Bajé la cremallera de sus pantalones mientras me sentía perforada por su lengua ancha y larga de negro y sus labios como ventosas tiernas y cálidas casi cubrían mi cara. De reojo pude ver como el conductor miraba fijamente por el gran espejo retrovisor que tenía instalado sobre el original del Ford. El televisor situado en el espaldar del asiento delantero vomitaba anuncio tras anuncio a un volumen soportable, pero la comunicación de plástico duro del habitáculo de los pasajeros estaba cerrada. En el tarjetero, unos cuantos cartones con la fotografía del hindú que nos observaba y su nombre, Shira nosequemás, con el número de licencia de la ciudad de Nueva York. Extrañamente, aún lo recuerdo: P35094. Estábamos justo recorriendo la calle 42, cuando, a la altura del Gran Hyatt, extraje el enorme falo de Jacob que, duro, tembloroso e inabarcable, palpitaba en mi mano como un extraño ser vivo. Un olor dulzón y nuevo se extendió por el coche cuando tiré hacia atrás y descubrí la cabeza del monstruo. La gente atravesaba un paso de cebra justo en la esquina del Chrisler Building, mientras tres muchachos con rastas y un enorme transistor se movían como robots al ritmo del último éxito rap. Una chica que llevaba un enorme perro afgano miró por la ventanilla con ojos indiferentes y siguió su camino. La polla de Jacob, como un nuevo faro de Alejandría, como una torre de Pisa recta, como un obús de gran calibre, ocupaba el mismo espacio que un tercer pasajero, al menos sicológicamente. Shira conducía con una sola mano mientras observaba, ya descaradamente, mi entrepierna mojada; yo, tiritando de fuego, encogiendo mis esfinteres como si fuera a derramarme toda por ahí, sintiendo los convulsos estremecimientos de mi vagina, me sentía no solo desbordada sino gravemente aterrorizada. Por primera vez en mi vida no sabía qué hacer con el regalo carnoso –luego sabría que era también carnívoro- que tenía a mi lado.

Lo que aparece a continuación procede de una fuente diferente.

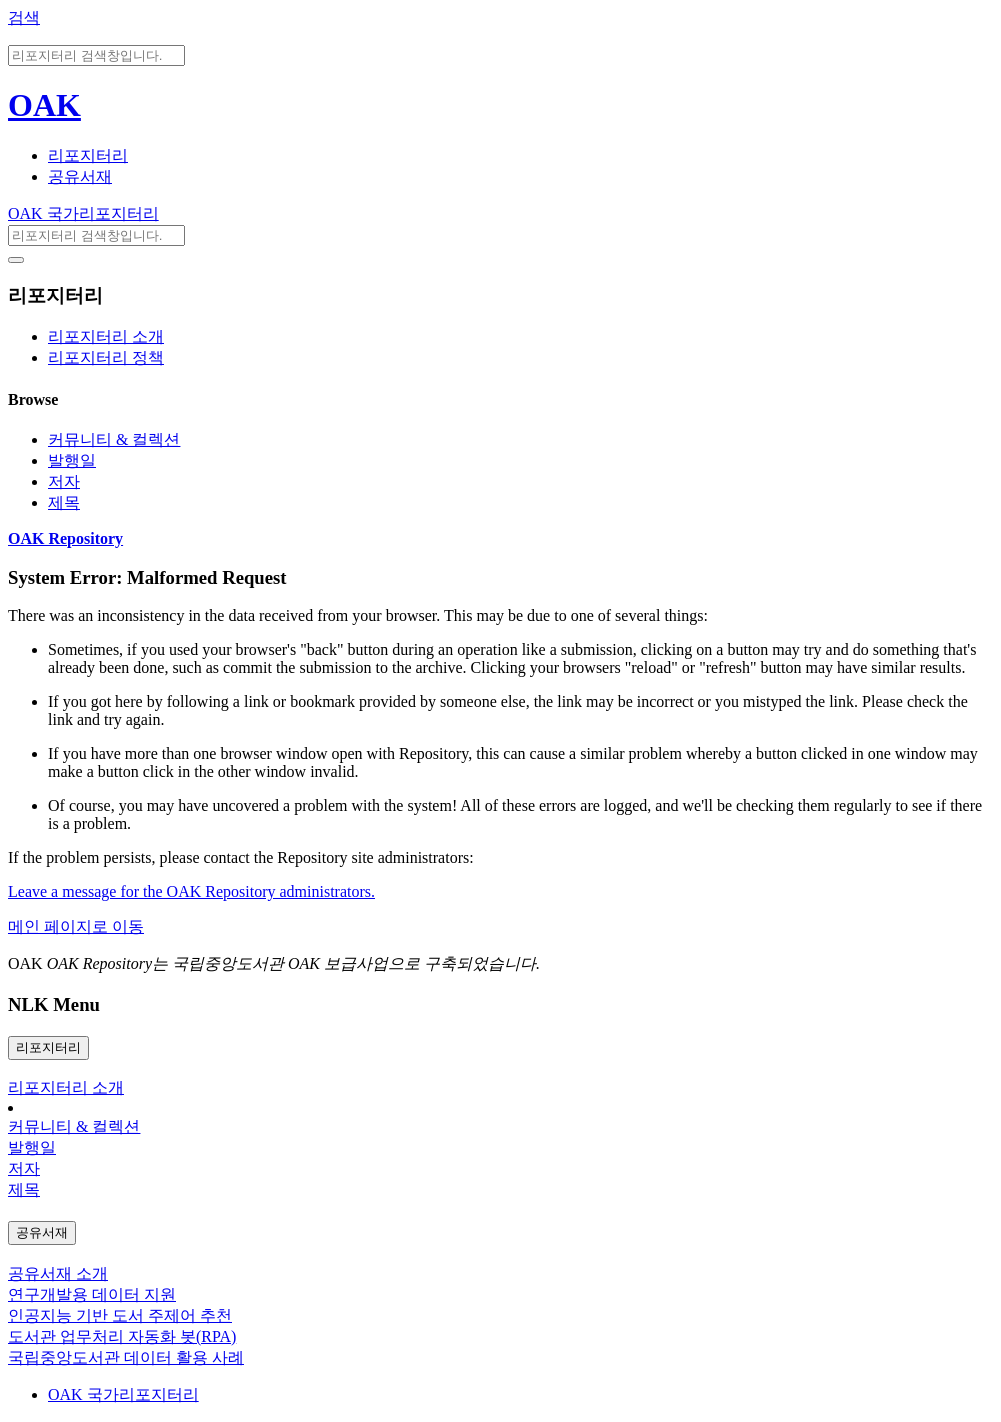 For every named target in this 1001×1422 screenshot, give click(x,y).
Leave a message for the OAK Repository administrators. (191, 891)
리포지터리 (88, 155)
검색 (24, 17)
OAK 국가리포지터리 (83, 213)
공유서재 (80, 176)
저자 (64, 481)
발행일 (72, 460)
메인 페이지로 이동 (76, 926)
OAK (44, 105)
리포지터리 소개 (106, 336)
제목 (64, 502)
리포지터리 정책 (106, 357)
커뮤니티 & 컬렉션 (114, 439)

Jacob tomó suavemente mi cuello y llevando mi cabeza hacia el extremo de su impaciente prominencia se echó hacia atrás y me dejó actuar. Antes de abrir cuanto pude mi boca para introducirme sólo parte de su capullo, oí como le decía al conductor que siguiera hacia nuestro destino pero sin prisas. Shira, obediente, llevó el coche lento y silencioso hacia el restaurante donde nos esperaba César, sin dejar de observarnos mientras movía discreta pero rítmicamente la mano derecha bajo su camisa.